Task: Where the listing below reaches the line containing "You are a GUI", start writing out lines exactly, and stop once the line containing "Privacy Policy (1083, 1789)" has been written.

(Data)

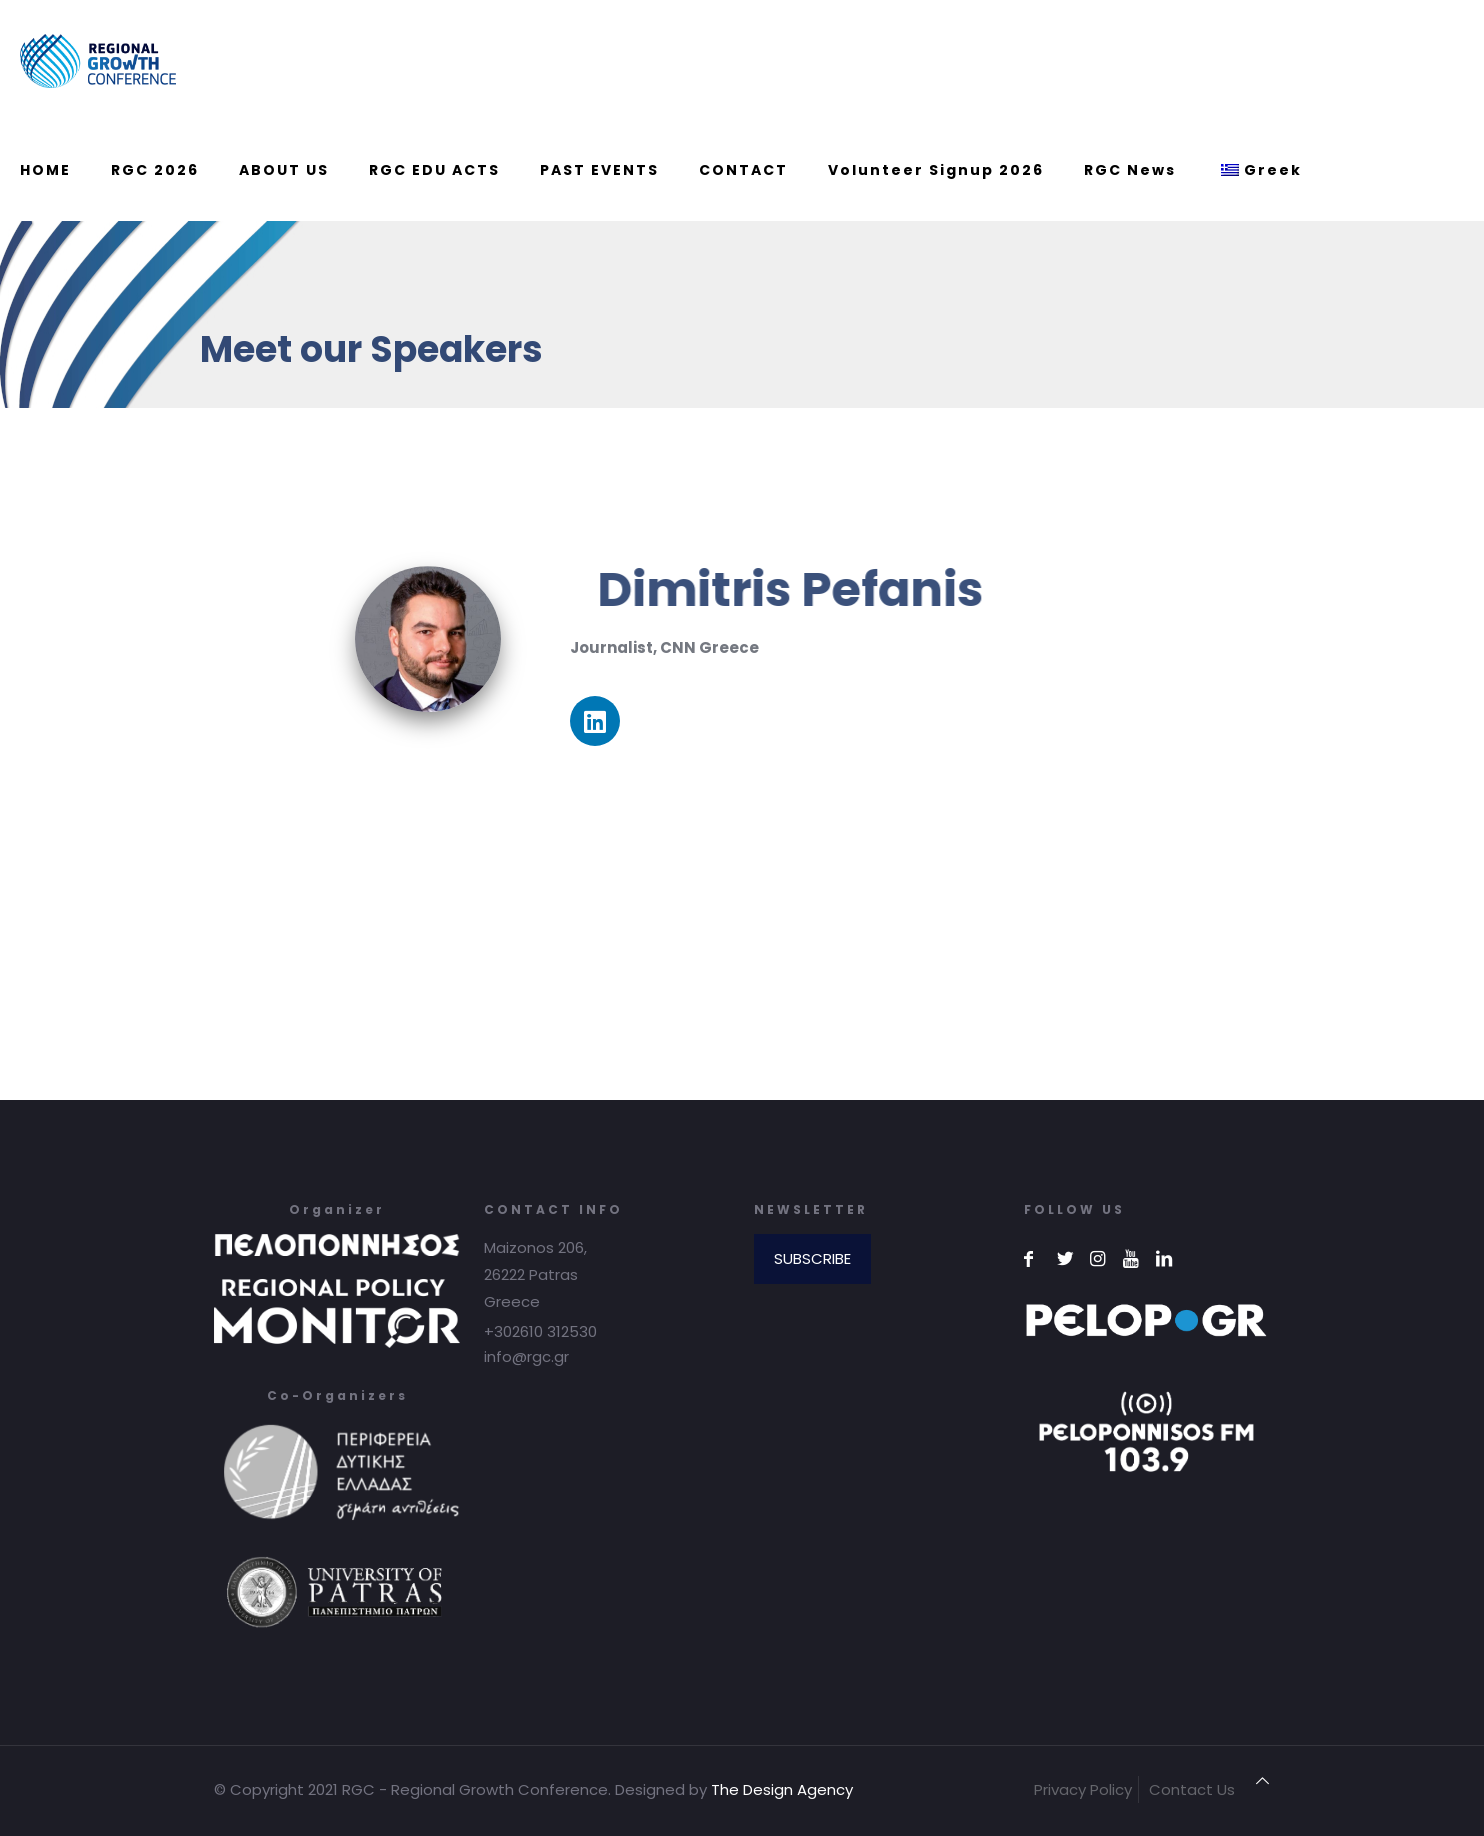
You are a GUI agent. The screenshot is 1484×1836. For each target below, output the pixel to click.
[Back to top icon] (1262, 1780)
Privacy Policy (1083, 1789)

(End Data)
(Data)

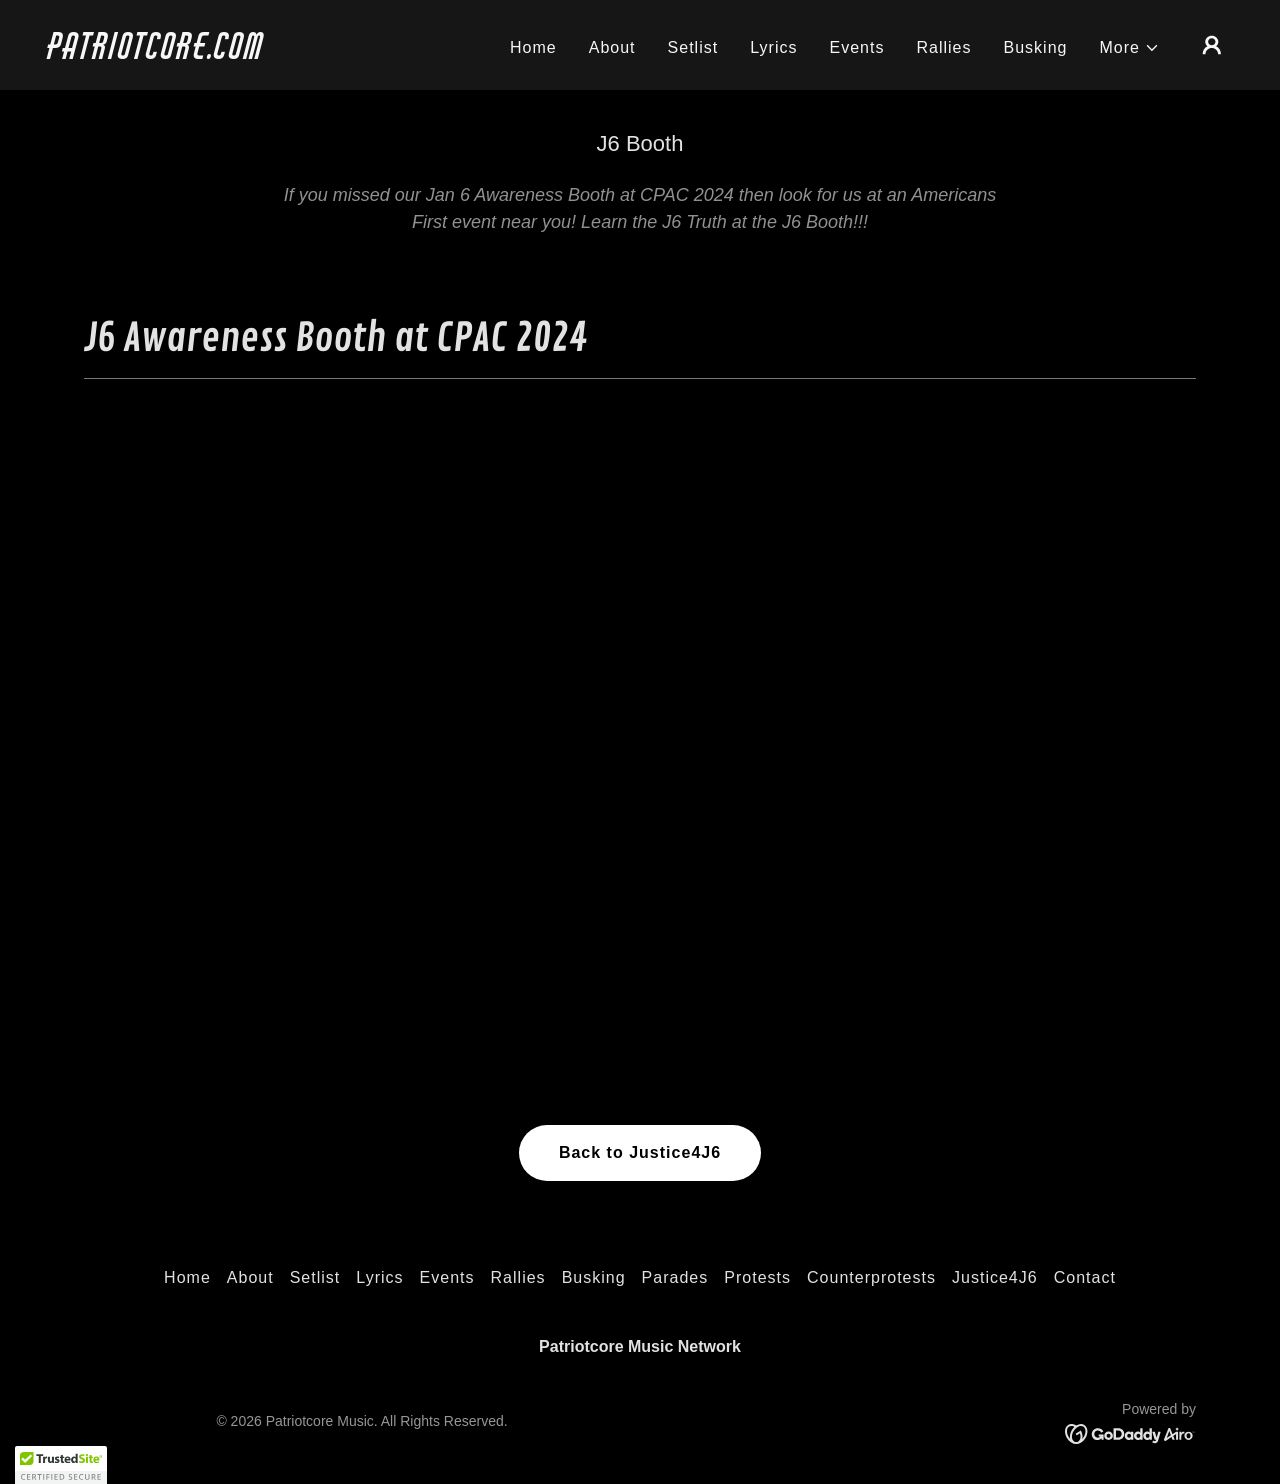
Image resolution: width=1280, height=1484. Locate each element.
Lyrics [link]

(End Data)

Response for this exercise:
You are a GUI agent. The screenshot is 1484×1836. For each target below, output the pixel to click.
[Back to top icon] (1262, 1780)
Privacy Policy (1083, 1789)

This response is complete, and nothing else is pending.